Quando chegamos ao final da segunda década, há uma disputa aberta sobre o caráter que a terceira década terá na América Latina. As eleições na Bolívia e no Equador, assim como o desfecho da crise brasileira, vão definir as características desta nova década. No caso de triunfo da esquerda, esses novos governos se somarão ao da Argentina, contando, em certa medida, também com o do México – limitado pelos acordos de livre comércio que mantém com os Estados Unidos -, bem como com o da Venezuela, para reconstruir o eixo dos governos anti-neoliberais. Como a direita mantém o neoliberalismo como bandeira, esses governos devem caracterizar-se, antes de tudo, pelo seu antineoliberalismo.

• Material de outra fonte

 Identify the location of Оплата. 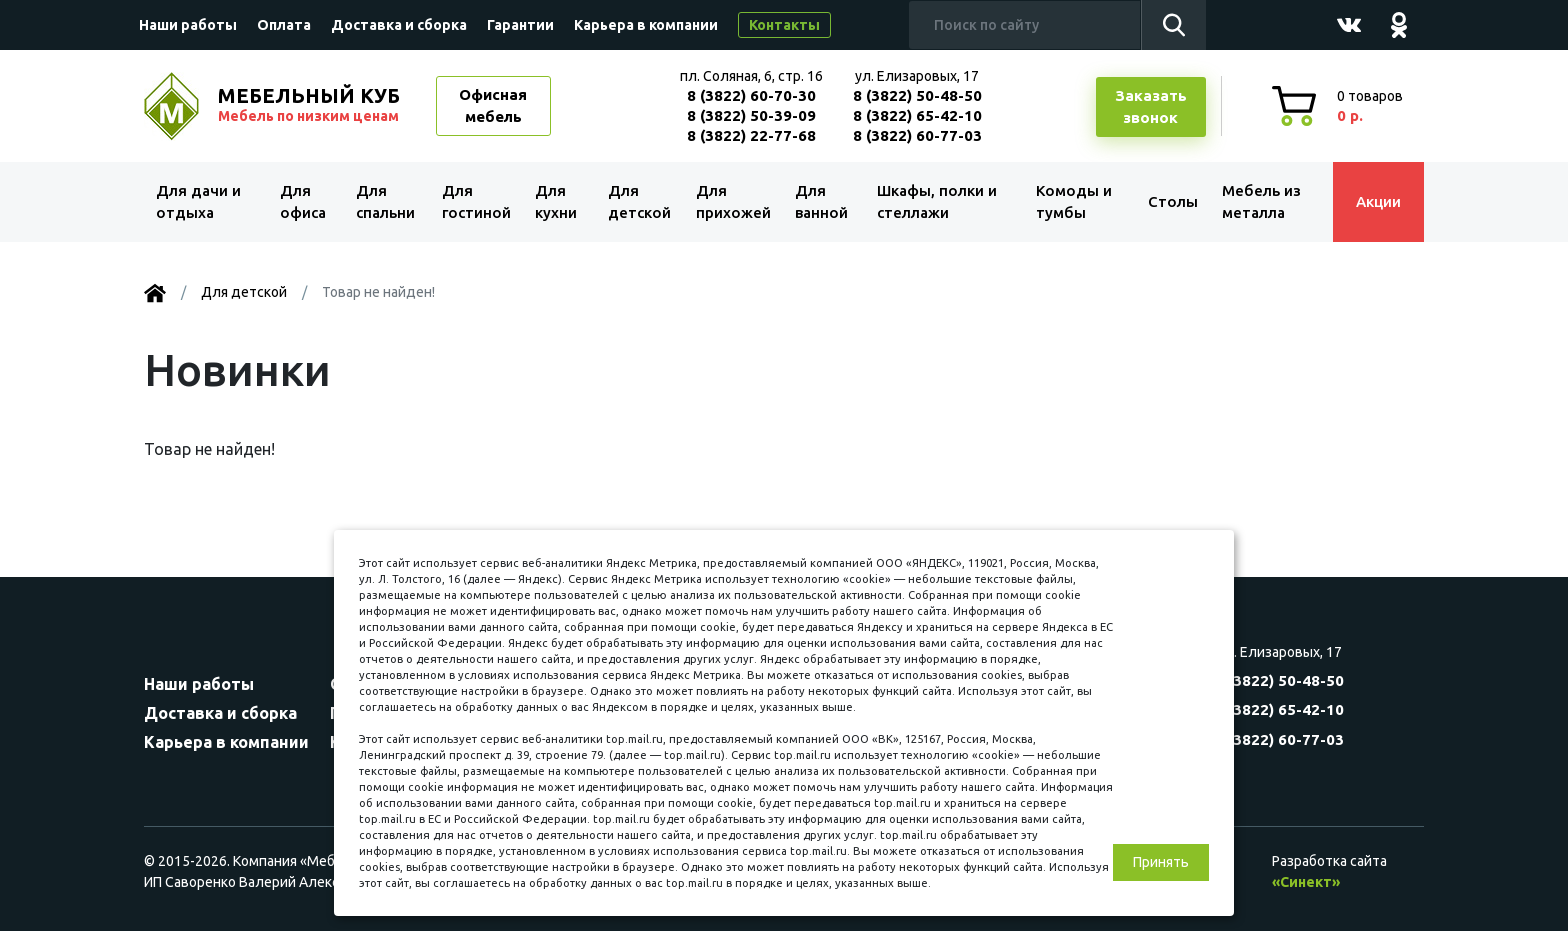 (284, 25).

Quando surgiu a crise desses governos, há alguns anos, Rafael Correa convocou uma reunião em Guayaquil, uma reunião para avaliar as mudanças que estavam por vir. Pepe Mujica e representantes da Bolívia, Brasil, Argentina e Uruguai também participaram, entre outros. A decisão foi de publicar um livro com um balanço da situação e das perspectivas dos seis governos. Eu coordenei a publicação do livro que levou o título de As vias abertas da America Latina, publicado na Argentina, Brasil, Venezuela, Equador e Bolívia.

Nesse livro Álvaro Garcia Linera, Rene Ramirez, Ricardo Forster, Constanza Moreira, Alfredo Serrano, Manuel Canelas, Juan Guijaro e eu, apresentamos nossas visões de cada país, introduzidas por uma análise geral das tendências em todo o continente. Agora é a hora de assumir algo semelhante, com um ambicioso projeto de pesquisa que faça um balanço da primeira e da segunda décadas nesses países e projete a terceira década.

É hora de convocar os intelectuais do pensamento crítico latino-americano a aderir a este projeto, a analisar e apoiar as forças políticas antineoliberais na reconstrução do eixo de governos com essa orientação, bem como a fazer análises sobre as fragilidades que permitiram a recomposição da direita e os reveses da esquerda, para retomar o projeto antineoliberal com mais profundidade e ampliar suas plataformas para a transformação econômica, política, social e cultural da América Latina.

Um projeto que pode tomar o livro As vias abertas da América Latina como referência inicial, mas com análises mais extensas para trás e para frente. Que seja uma das linhas de pesquisa mais importantes da era pós-pandêmica, para além das iniciativas mais atuais, o que também nos permite recompor um eixo de pensamento crítico latino-americano, tão necessário hoje. Um projeto que pode levar a um seminário – virtual ou, talvez, o primeiro seminário presencial – e a um livro, publicado na América Latina e outras regiões, visto que temos as experiências mais importantes da luta antineoliberal. A terceira década latino-americana pode ser o título que define o marco desse projeto, condição essencial para voltarmos a avançar na América Latina.